Dividida en tres bloques, el primero cuenta cómo un artefacto de origen extraterrestre, un estilizado monolito, instruye a los primeros homínidos en el manejo de las herramientas, en concreto un hueso, mientras que el segundo y el tercero nos trasladan al año 2001 y relatan, respectivamente, el descubrimiento de otro objeto similar en la Luna y un viaje espacial a Júpiter a la búsqueda de establecer contacto con otras civilizaciones del cosmos.

Aparte de la calidad formal de 2001, en su época supuso una verdadera revolución en el campo de los efectos especiales, especialmente en la recreación de los primates semihumanos de la primera parte y también en cómo se retratan los vuelos espaciales, considerando detalles como la ingravidez o la ausencia de referencias “terrestres”, como “arriba” y “abajo”. Y es que el optimismo tecnológico de Clarke y Kubrick les llevó a vaticinar un principio de siglo XXI en el que los humanos viajábamos en vuelos regulares a nuestro satélite, o a inmensas estaciones espaciales, y en el que podíamos enviar misiones tripuladas a los planetas exteriores del sistema solar.

Ciertamente, aquel mundo de la década de los sesenta veía inevitable el que tuviera lugar un gran salto adelante en la tecnología aeroespacial que en treinta años trajese todas esas maravillas que cuenta la película. A fin de cuentas, al año siguiente del estreno de la película, Armstrong y Aldrin pisaban la Luna fruto del reto político lanzado por el presidente Kennedy en 1962, que tenía el objetivo de adelantar a los soviéticos en la carrera espacial.

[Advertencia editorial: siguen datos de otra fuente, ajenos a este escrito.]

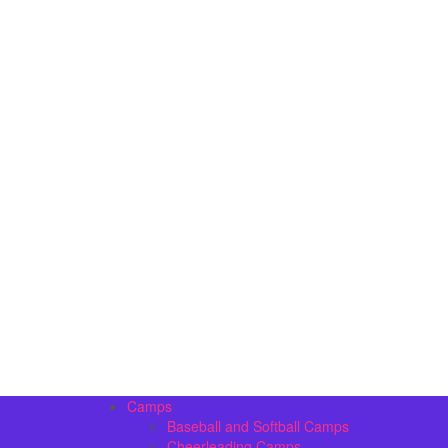
Camps
Baseball and Softball Camps
Cheerleading Camps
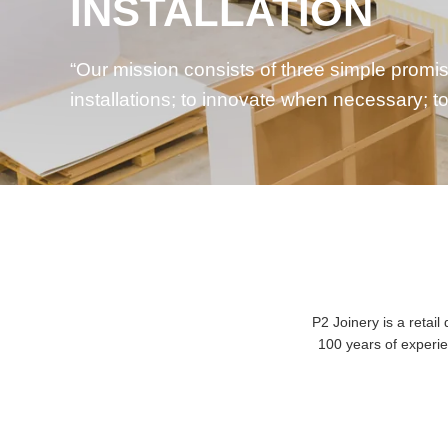
EFFICIENCY
We believe that minimising waste and underst
good for the environment; it’s good for
busin
P2 Joinery is a reta
100 years of experie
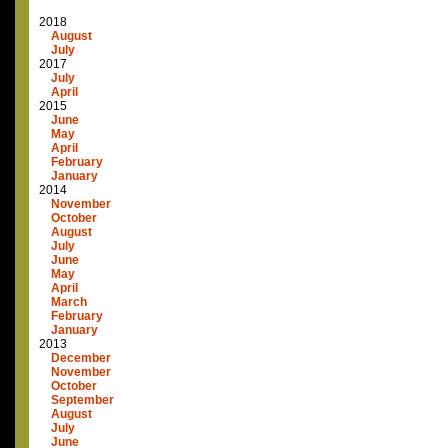
2018
August
July
2017
July
April
2015
June
May
April
February
January
2014
November
October
August
July
June
May
April
March
February
January
2013
December
November
October
September
August
July
June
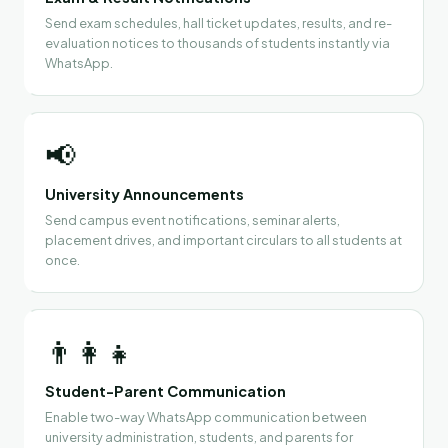
Send exam schedules, hall ticket updates, results, and re-
evaluation notices to thousands of students instantly via
WhatsApp.
📢
University Announcements
Send campus event notifications, seminar alerts,
placement drives, and important circulars to all students at
once.
👨‍👩‍👧
Student-Parent Communication
Enable two-way WhatsApp communication between
university administration, students, and parents for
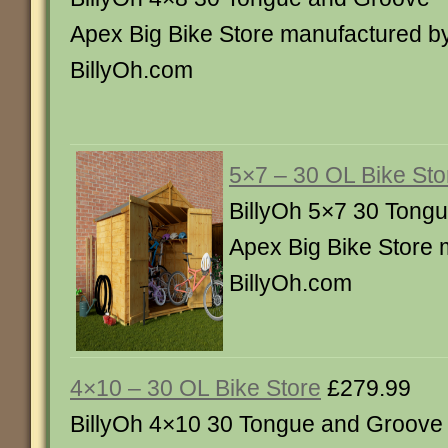
Apex Big Bike Store manufactured b
BillyOh.com
5×7 – 30 OL Bike Sto
BillyOh 5×7 30 Tong
Apex Big Bike Store 
BillyOh.com
4×10 – 30 OL Bike Store
£279.99
BillyOh 4×10 30 Tongue and Groove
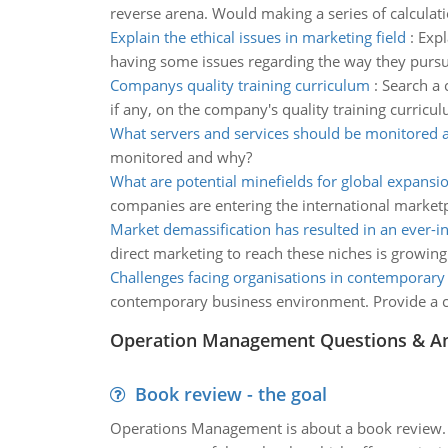
reverse arena. Would making a series of calcula
Explain the ethical issues in marketing field
:
Expl
having some issues regarding the way they pursu
Companys quality training curriculum
:
Search a 
if any, on the company's quality training curricu
What servers and services should be monitored
monitored and why?
What are potential minefields for global expansi
companies are entering the international market
Market demassification has resulted in an ever-i
direct marketing to reach these niches is growin
Challenges facing organisations in contemporar
contemporary business environment. Provide a cri
Operation Management Questions & A
Book review - the goal
Operations Management is about a book review. Ti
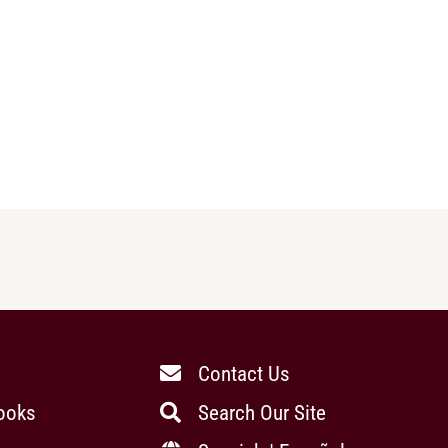
Contact Us
ooks
Search Our Site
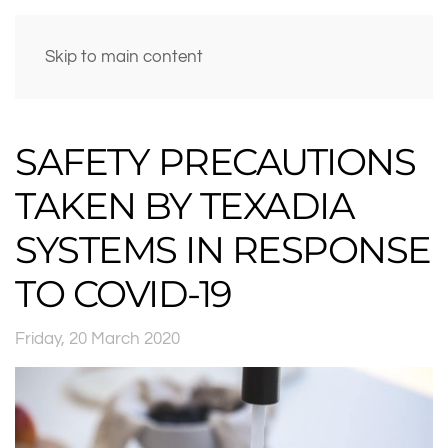
Skip to main content
SAFETY PRECAUTIONS
TAKEN BY TEXADIA
SYSTEMS IN RESPONSE
TO COVID-19
Friday, 20 March 2020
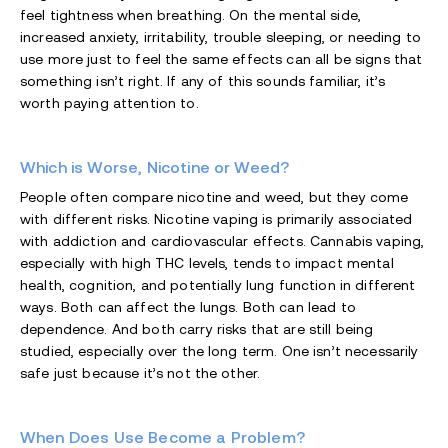
feel tightness when breathing. On the mental side,
increased anxiety, irritability, trouble sleeping, or needing to
use more just to feel the same effects can all be signs that
something isn’t right. If any of this sounds familiar, it’s
worth paying attention to.
Which is Worse, Nicotine or Weed?
People often compare nicotine and weed, but they come
with different risks. Nicotine vaping is primarily associated
with addiction and cardiovascular effects. Cannabis vaping,
especially with high THC levels, tends to impact mental
health, cognition, and potentially lung function in different
ways. Both can affect the lungs. Both can lead to
dependence. And both carry risks that are still being
studied, especially over the long term. One isn’t necessarily
safe just because it’s not the other.
When Does Use Become a Problem?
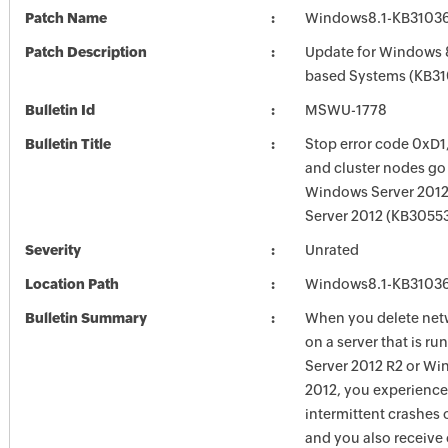
Patch Name
Windows8.1-KB3103
Patch Description
Update for Windows 8
based Systems (KB3
Bulletin Id
MSWU-1778
Bulletin Title
Stop error code 0xD1
and cluster nodes go
Windows Server 2012
Server 2012 (KB3055
Severity
Unrated
Location Path
Windows8.1-KB3103
Bulletin Summary
When you delete netw
on a server that is 
Server 2012 R2 or Wi
2012, you experienc
intermittent crashes 
and you also receive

Y, sin embargo, todo ese impulso conquistador se desinfló como un globo a mediados de la década siguiente.

La Unión Soviética perdió el interés por nuestro satélite una vez que Estados Unidos plantó allí su bandera, por lo que la carrera espacial, por lo menos en ese apartado, se desaceleró. La crisis económica de los setenta, los recortes presupuestarios de los ochenta y el cambio de orientación de la NASA, apostando por misiones no tripuladas e intentando abaratar costes (Viking, Voyager..), cambiaron por completo la perspectiva de la conquista del espacio que se tenía en los sesenta.

Hoy, en 2018, en vez de la majestuosa estación espacial con forma de rueda que muestra Kubrick en el film, tenemos la ISS, un conjunto de estrechos e incómodos módulos solamente aptos para ser habitados por astronautas profesionales; en la Luna no solamente no tenemos bases estables, sino que no hemos vuelto a pisarla desde 1972; y en lo tocante a misiones tripuladas a otros planetas del sistema solar, todavía no tenemos claro en qué año podríamos llegar a Marte, el más cercano a nosotros.

Es bien cierto que otros vaticinios que realiza 2001, como la videoconferencia o la inteligencia artificial -los ordenadores capaces de aprender por su cuenta-, sí que sean cumplido en nuestra época, pero en general, cuando vemos de nuevo la película, nos asalta una sensación de decepción por un futuro que no se cumplió. La empresa de capital riesgo Founders Fund lo expresó muy gráficamente en un manifiesto, con la frase “queríamos coches voladores y en vez de eso nos dieron 140 caracteres”, en referencia al límite de texto que admite la red Twitter en sus posts.

A pesar de que actualmente vivimos una revolución de la tecnología digital, hay quien piensa que el ritmo de innovación de los últimos tiempos se ha ralentizado. Hace unos años un artículo The Economist, Innovation pessimism: Has the ideas machine broken down?, planteaba el siguiente razonamiento: si entramos en una cocina de principios del siglo XX y luego en otra de, pongamos, 1965, nos encontramos ante dos realidades radicalmente distintas. Pero si comparamos la de 1965 con una actual, nos damos cuenta que, quitando algún aparato más que otro y los displays digitales, básicamente tienen la misma forma y funcionan de la misma manera. Los autores defendían que de alguna forma la innovación en el mundo actual se ha estancado. Sea o no verdad, aquellos niños de los años setenta que fuimos seguirán soñando con los maravillosos cruceros espaciales y las bases en la Luna que nos describió Stanley Kubrick en ese mundo futuro que no fue. Ese futuro que no pudo ser.